A la mañana siguiente, Mariana se despertó con el sol brillante reflejando en sus ojos.
Con el cuerpo dolorido y el corazón vacío, se sentía como un cascarón sin alma.
Anoche habían estado juntos toda la noche, pero Miguel jamás besó sus labios, parecía que solo estaba cumpliendo con un deber, no puso ni un ápice de emoción.
A pesar de haber compartido el acto más íntimo entre un hombre y una mujer, su corazón estaba helado.
La sábana a su lado ya no tenía calor, y en la villa ya no quedaba rastro de él, se había ido temprano.
Con esfuerzo, Mariana se levantó y empezó a ordenar el desastre de la cama.
No sabía si él se había marchado tan rápido que se olvidó su corbata estaba tirada en el suelo.
La recogió, la dobló con cuidado y la guardó en su bolsita personal, al lado de la foto de su bebé.
"Bebé, ¿me esperas un poquito más?". Acarició la pequeña cara en la foto y se sonó la nariz. "Mamá está haciendo todo lo posible, voy a salvarte, solo dame un poco más de tiempo, ¿sí?".
Las lágrimas resbalaron por sus mejillas y cayeron sobre la foto.

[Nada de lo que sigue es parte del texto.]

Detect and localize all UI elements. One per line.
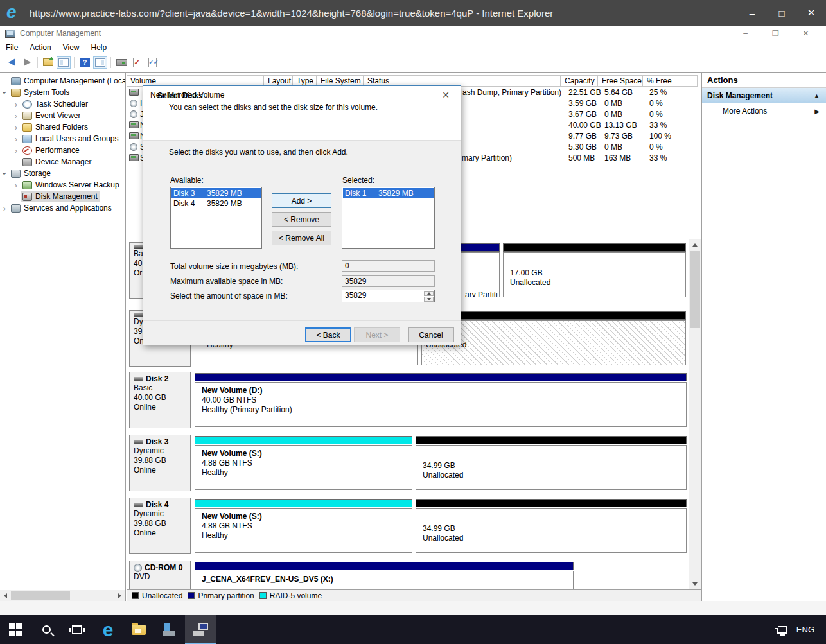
scroll-left-button[interactable] — [0, 590, 11, 601]
language-indicator[interactable]: ENG — [796, 625, 814, 634]
available-listbox[interactable]: Disk 3 35829 MB Disk 4 35829 MB — [170, 187, 262, 249]
tree-item-local-users-groups[interactable]: › Local Users and Groups — [0, 133, 126, 144]
tree-item-event-viewer[interactable]: › Event Viewer — [0, 110, 126, 121]
disk3-volume-body[interactable]: New Volume (S:) 4.88 GB NTFS Healthy — [195, 445, 412, 490]
chevron-down-icon[interactable]: › — [0, 169, 10, 178]
file-explorer-button[interactable] — [123, 615, 154, 644]
disk2-partition-body[interactable]: New Volume (D:) 40.00 GB NTFS Healthy (P… — [195, 382, 687, 427]
scroll-right-button[interactable] — [114, 590, 125, 601]
dialog-close-button[interactable]: ✕ — [435, 86, 457, 104]
scroll-up-button[interactable] — [689, 239, 701, 250]
tree-item-services-applications[interactable]: › Services and Applications — [0, 202, 126, 214]
scroll-down-button[interactable] — [689, 579, 701, 589]
available-item-disk3[interactable]: Disk 3 35829 MB — [171, 188, 261, 198]
tree-item-task-scheduler[interactable]: › Task Scheduler — [0, 98, 126, 110]
check-disk-button[interactable]: ✓ — [130, 56, 144, 69]
tree-item-windows-server-backup[interactable]: › Windows Server Backup — [0, 179, 126, 191]
column-header-free-space[interactable]: Free Space — [598, 75, 643, 87]
disk2-header[interactable]: Disk 2 Basic 40.00 GB Online — [129, 372, 191, 428]
spin-down-button[interactable] — [424, 297, 434, 302]
cdrom0-media-body[interactable]: J_CENA_X64FREV_EN-US_DV5 (X:) — [195, 571, 574, 589]
app-close-button[interactable]: ✕ — [791, 26, 821, 41]
cdrom0-media[interactable]: J_CENA_X64FREV_EN-US_DV5 (X:) — [195, 561, 574, 589]
column-header-capacity[interactable]: Capacity — [561, 75, 598, 87]
chevron-right-icon[interactable]: › — [12, 146, 21, 155]
tree-item-system-tools[interactable]: › System Tools — [0, 87, 126, 98]
disk0-unallocated-body[interactable]: 17.00 GB Unallocated — [503, 252, 686, 297]
task-list-button[interactable]: ✓✓ — [145, 56, 159, 69]
chevron-right-icon[interactable]: › — [12, 123, 21, 132]
forward-button[interactable] — [20, 56, 34, 69]
disk-view-scrollbar[interactable] — [689, 239, 701, 589]
cancel-button[interactable]: Cancel — [408, 327, 454, 342]
disk4-raid5-volume[interactable]: New Volume (S:) 4.88 GB NTFS Healthy — [195, 498, 412, 554]
menu-action[interactable]: Action — [24, 42, 57, 53]
remove-all-button[interactable]: < Remove All — [272, 231, 331, 245]
back-button[interactable]: < Back — [305, 327, 351, 342]
app-maximize-button[interactable]: ❐ — [760, 26, 791, 41]
disk4-unallocated-body[interactable]: 34.99 GB Unallocated — [416, 508, 687, 553]
server-manager-button[interactable] — [154, 615, 185, 644]
chevron-right-icon[interactable]: › — [12, 111, 21, 121]
tree-item-storage[interactable]: › Storage — [0, 168, 126, 179]
browser-maximize-button[interactable]: □ — [767, 0, 796, 26]
chevron-right-icon[interactable]: › — [0, 204, 9, 213]
tree-item-performance[interactable]: › Performance — [0, 144, 126, 156]
actions-group-disk-management[interactable]: Disk Management ▲ — [702, 88, 826, 103]
network-icon[interactable] — [777, 626, 787, 634]
chevron-right-icon[interactable]: › — [12, 180, 21, 190]
amount-input[interactable]: 35829 — [342, 290, 435, 302]
tree-item-computer-management[interactable]: Computer Management (Local — [0, 75, 126, 87]
available-item-disk4[interactable]: Disk 4 35829 MB — [171, 198, 261, 209]
spin-up-button[interactable] — [424, 291, 434, 296]
next-button[interactable]: Next > — [354, 327, 400, 342]
back-button[interactable] — [4, 56, 19, 69]
disk4-header[interactable]: Disk 4 Dynamic 39.88 GB Online — [129, 498, 191, 554]
internet-explorer-button[interactable]: e — [92, 615, 123, 644]
menu-help[interactable]: Help — [85, 42, 113, 53]
task-scheduler-icon — [22, 100, 32, 109]
more-actions-item[interactable]: More Actions ▶ — [702, 103, 826, 119]
disk4-volume-body[interactable]: New Volume (S:) 4.88 GB NTFS Healthy — [195, 508, 412, 553]
task-view-button[interactable] — [62, 615, 92, 644]
app-minimize-button[interactable]: – — [730, 26, 760, 41]
help-button[interactable]: ? — [78, 56, 92, 69]
computer-management-taskbar-button[interactable] — [185, 615, 216, 644]
selected-item-disk1[interactable]: Disk 1 35829 MB — [343, 188, 434, 198]
actions-pane: Actions Disk Management ▲ More Actions ▶ — [701, 73, 826, 601]
disk4-unallocated[interactable]: 34.99 GB Unallocated — [416, 498, 687, 554]
browser-minimize-button[interactable]: – — [737, 0, 767, 26]
total-size-label: Total volume size in megabytes (MB): — [170, 262, 298, 271]
disk3-header[interactable]: Disk 3 Dynamic 39.88 GB Online — [129, 435, 191, 491]
selected-listbox[interactable]: Disk 1 35829 MB — [342, 187, 435, 249]
add-button[interactable]: Add > — [272, 193, 331, 208]
chevron-right-icon[interactable]: › — [12, 134, 21, 144]
disk2-partition[interactable]: New Volume (D:) 40.00 GB NTFS Healthy (P… — [195, 372, 687, 428]
tree-item-device-manager[interactable]: Device Manager — [0, 156, 126, 168]
tree-horizontal-scrollbar[interactable] — [0, 590, 125, 601]
collapse-icon[interactable]: ▲ — [814, 92, 820, 99]
cd-volume-icon — [130, 110, 137, 118]
menu-file[interactable]: File — [0, 42, 24, 53]
remove-button[interactable]: < Remove — [272, 212, 331, 227]
tree-item-disk-management[interactable]: Disk Management — [0, 191, 126, 202]
search-button[interactable] — [31, 615, 62, 644]
browser-close-button[interactable]: ✕ — [796, 0, 826, 26]
disk3-unallocated[interactable]: 34.99 GB Unallocated — [416, 435, 687, 491]
tree-item-shared-folders[interactable]: › Shared Folders — [0, 121, 126, 133]
disk-properties-button[interactable] — [114, 56, 128, 69]
scrollbar-thumb[interactable] — [11, 591, 70, 600]
chevron-right-icon[interactable]: › — [12, 100, 21, 109]
disk3-raid5-volume[interactable]: New Volume (S:) 4.88 GB NTFS Healthy — [195, 435, 412, 491]
chevron-down-icon[interactable]: › — [0, 88, 10, 97]
up-level-button[interactable] — [41, 56, 55, 69]
scrollbar-thumb[interactable] — [690, 251, 700, 328]
show-action-pane-button[interactable] — [93, 56, 107, 69]
menu-view[interactable]: View — [57, 42, 85, 53]
disk0-unallocated[interactable]: 17.00 GB Unallocated — [503, 242, 686, 299]
column-header-pct-free[interactable]: % Free — [643, 75, 698, 87]
start-button[interactable] — [0, 615, 31, 644]
disk3-unallocated-body[interactable]: 34.99 GB Unallocated — [416, 445, 687, 490]
show-console-tree-button[interactable] — [57, 56, 71, 69]
cdrom0-header[interactable]: CD-ROM 0 DVD — [129, 561, 191, 589]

Secó las lágrimas con la mano, sus ojos rebosaban un cariño infinito: "Al parecer, a este mundo no le caigo bien, quiere quitarme todo, incluso a ti. Pero no importa, te tengo a ti, mi tesoro más preciado. Si tú puedes vivir bien, a mamá no le importa sufrir".
Sobre la mesa había un montón de papeles.
Debían ser de Miguel.
Guardó la foto de nuevo con gran cuidado antes de mirar los documentos.
Como se lo esperaba, eran los papeles del divorcio.
Mariana los ojeó rápidamente, no había nada fuera de lo común, era igual a los que él había traído antes.
Lo que le llamó la atención fue una cláusula nueva al final, ella tenía que prometer irse para siempre de Costa Brava y no volver.